- Pitcher
- Born: December 10, 1939 Pittsburgh, Pennsylvania, U.S.
- Died: September 28, 2023 (aged 83) Coraopolis, Pennsylvania, U.S.
- Batted: RightThrew: Right

MLB debut
- September 20, 1962, for the Pittsburgh Pirates

Last MLB appearance
- September 12, 1971, for the Atlanta Braves

MLB statistics
- Win–loss record: 24–38
- Earned run average: 4.00
- Strikeouts: 294
- Stats at Baseball Reference

Teams
- Pittsburgh Pirates (1962, 1964); San Francisco Giants (1965–1966); Washington Senators (1967); Chicago White Sox (1968–1969); California Angels (1969); Atlanta Braves (1969–1971);

= Bob Priddy (baseball) =

American baseball player (1939–2023)

Robert Simpson Priddy (December 10, 1939 – September 28, 2023) was an American professional baseball player. He was a right-handed pitcher in Major League Baseball from 1962 to 1971, with the exception of the 1963 season. Priddy batted right-handed, stood 6 ft 1 in tall and weighed 200 lb. He was born in Pittsburgh, Pennsylvania, and graduated from high school in nearby McKees Rocks.

==Baseball career==
After signing with his hometown Pittsburgh Pirates in 1959, Priddy spent 13 seasons in professional baseball. Called to the Pirates after the completion of the 1962 minor-league season, he got credit for a victory in his MLB debut. Entering the September 20 game in the ninth inning with the Bucs trailing the Cincinnati Reds 3–1 at Forbes Field, Priddy held Cincinnati off the scoresheet. Then, in the home half of the ninth, Pittsburgh rallied for three runs to claim the victory for Priddy.

His next major-league audition came during the 1964 campaign, when he worked in 19 games pitched, all of them in relief, and compiled a 1–2 won–lost record, with one save and an earned run average of 3.93.

The Pirates then packaged Priddy in a February 1965 trade, sending him and first baseman Bob Burda to the San Francisco Giants for veteran catcher Del Crandall. The Giants loaned Priddy to the Pirates' Columbus Jets
Triple-A affiliate for the bulk of the 1965 season, but were able to use him in eight games out of the bullpen. Then, in 1966, Priddy spent his first full season in the majors, working in 38 games for the Giants, including three assignments as a starting pitcher. Although Priddy lost all three starts, they were the only defeats he absorbed all year, going 6–0 as a relief pitcher with one save. San Francisco then used him in an off-season inter-league trade with the Washington Senators to reacquire left-hander Mike McCormick.

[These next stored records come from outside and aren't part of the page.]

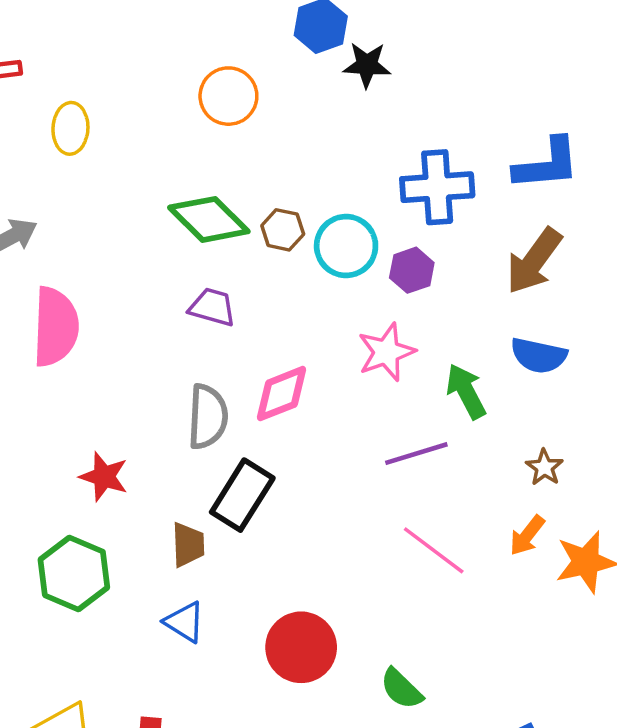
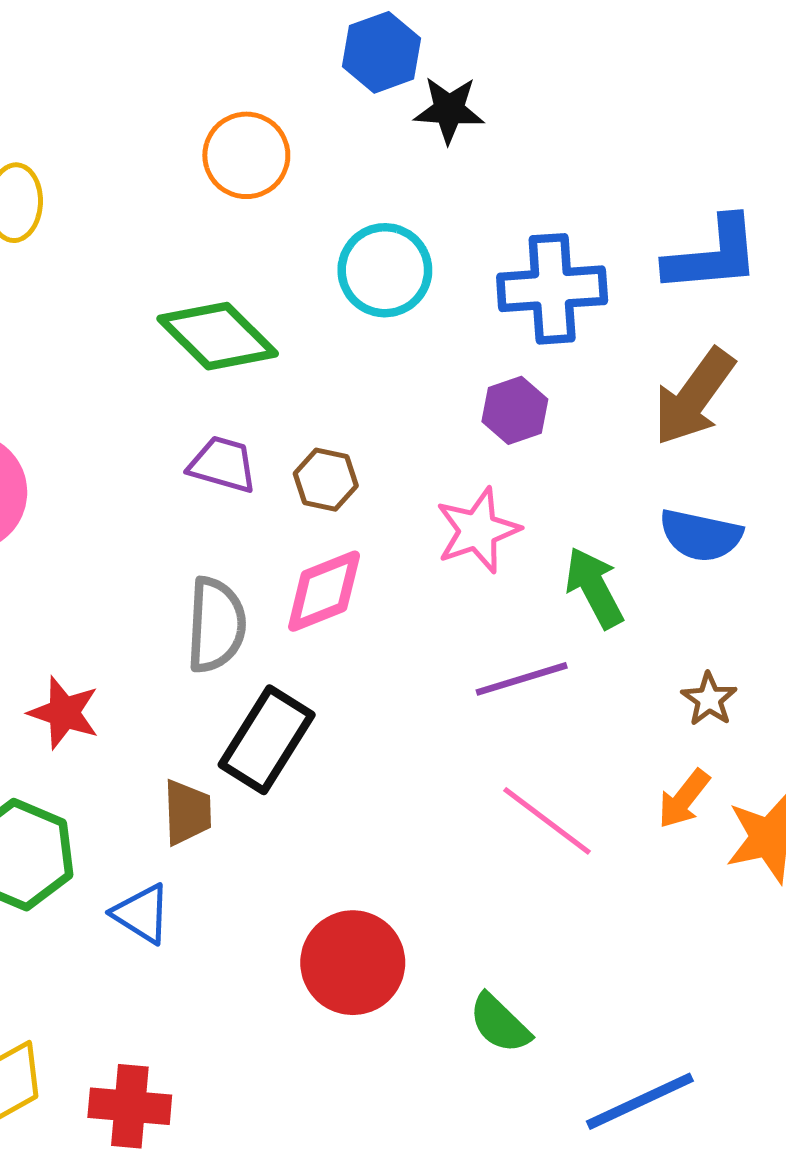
brown hexagon: (283, 230) -> (326, 480), moved
cyan circle: (346, 246) -> (385, 270), moved
blue triangle: (185, 622) -> (142, 914), moved

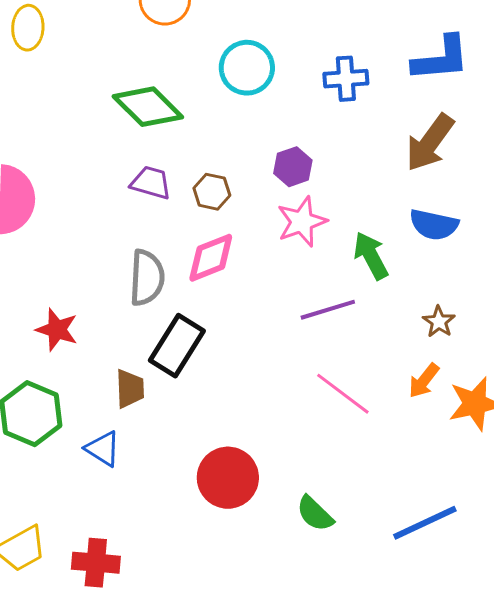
blue cross: (552, 289) -> (346, 79), size x0.7
purple hexagon: (515, 410) -> (293, 167), moved
blue line: (640, 1101) -> (425, 523), moved

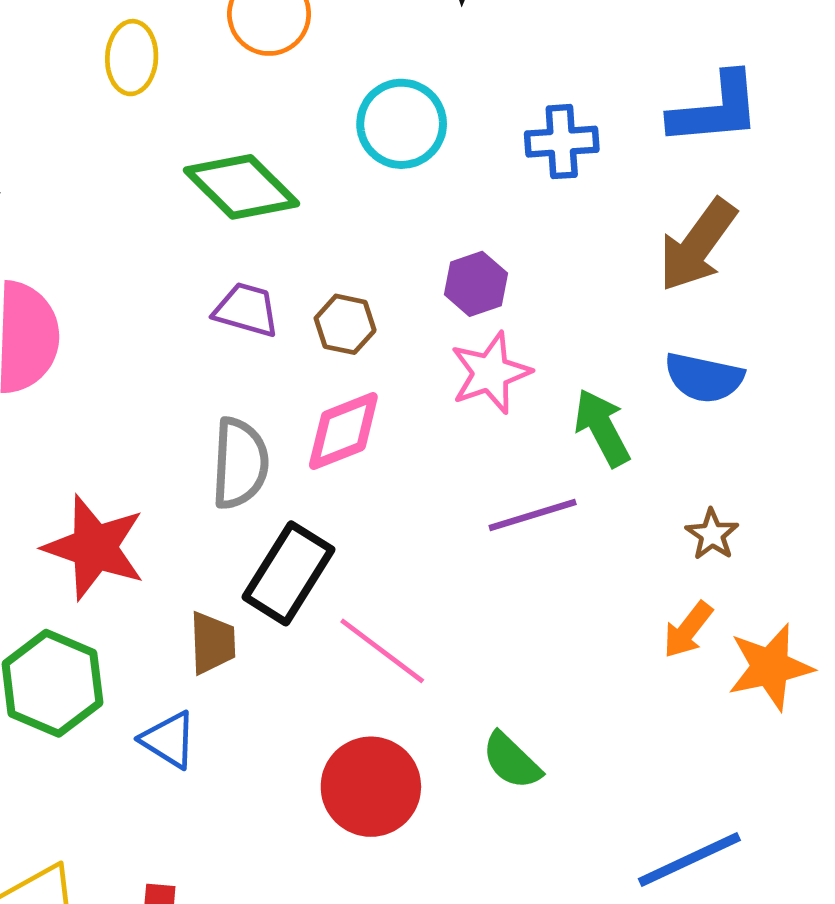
yellow ellipse: (28, 28) -> (132, 58), moved
red star: (57, 330) -> (94, 547), size x1.5
pink line: (343, 394) -> (382, 651), moved
green semicircle: (315, 514) -> (512, 761), moved

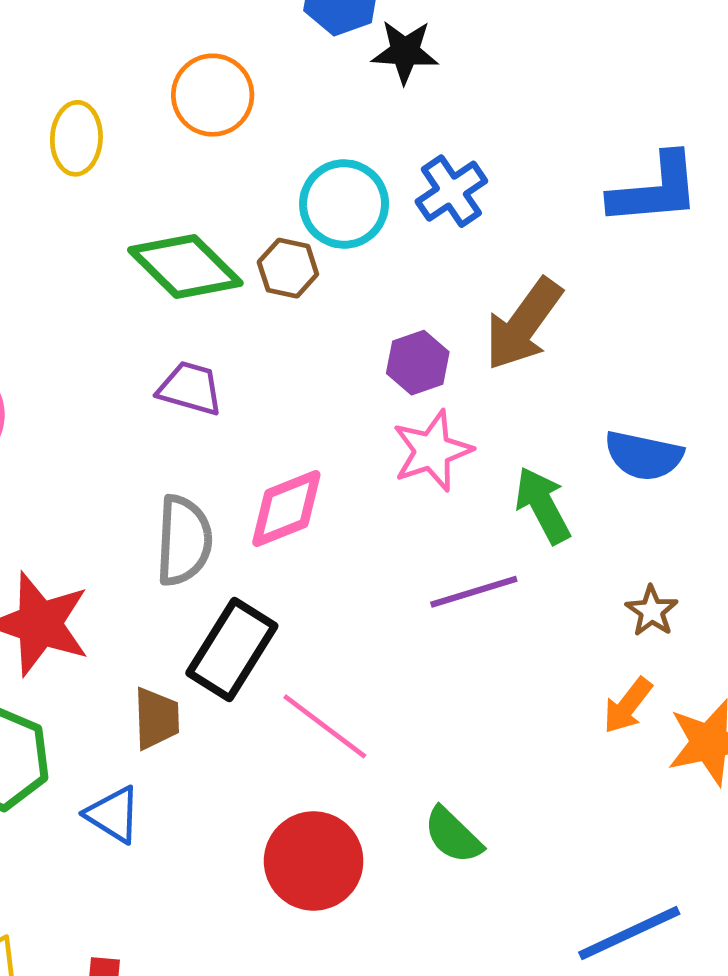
blue cross: (562, 142) -> (451, 191), moved, turned -30
brown arrow: (697, 245) -> (523, 324), moved
brown hexagon: (345, 324) -> (288, 268), moved

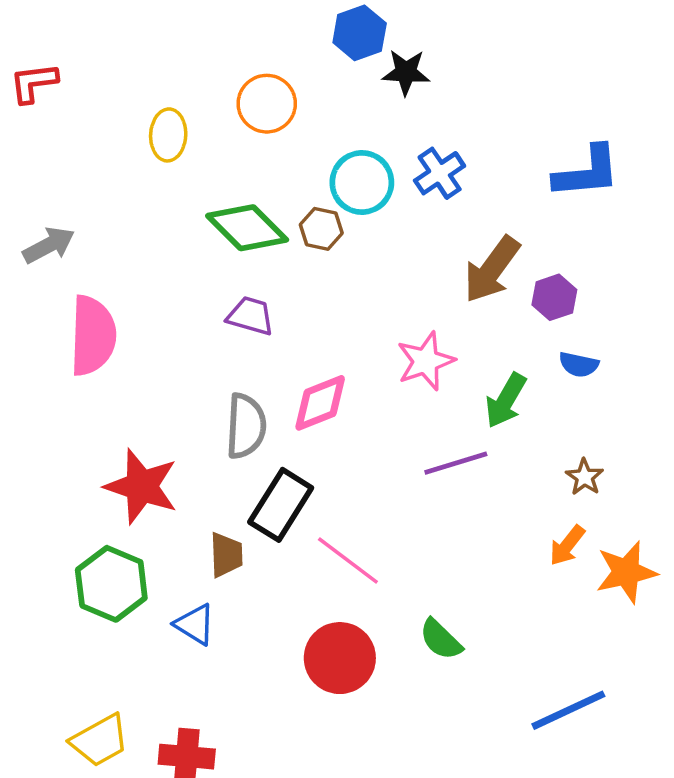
purple hexagon: (418, 363) -> (554, 297), moved
blue semicircle: (644, 456) -> (579, 365), size x0.7
green arrow: (543, 505) -> (506, 401), turned -122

The 1967 Senators and 1968 Chicago White Sox gave Priddy 26 opportunities as a starting pitcher. Two of Priddy's 1967 starts came against the pennant-bound Boston Red Sox, and he defeated them each time (on June 16 and August 23). But he won only three contests all year, and lost seven decisions, with four saves. The White Sox acquired Priddy in February 1968, and he worked in 114 innings pitched for them, a career high, with 18 starts that season. But he posted a 3–11 won–lost mark, and soon was on the move again, traded to the California Angels on May 14, 1969 in a deal that netted Chicago second baseman Bobby Knoop.

After 15 games with the Angels, and a stint at Triple-A Hawaii, Priddy was acquired by the contending Atlanta Braves on September 8, along with Baseball Hall of Fame knuckleball artist Hoyt Wilhelm; one of the prospects the Angels received in return was Mickey Rivers, then a 20-year-old minor-leaguer. Atlanta turned out to be Priddy's last stop in professional baseball. He worked in 82 games, all in relief, through the 1971 season, won nine games (losing 14) and saved 12 more, with a mediocre ERA of 4.79.

For his major-league career, Priddy appeared in 249 games, 220 in relief, and posted a 24–38 (4.00) record with 18 saves and three complete games. In 536 innings pitched, he permitted 518 hits and 198 bases on balls, with 294 strikeouts.

==Later life==
Priddy died on September 28, 2023, at the age of 83. He is interred at Homewood Cemetery.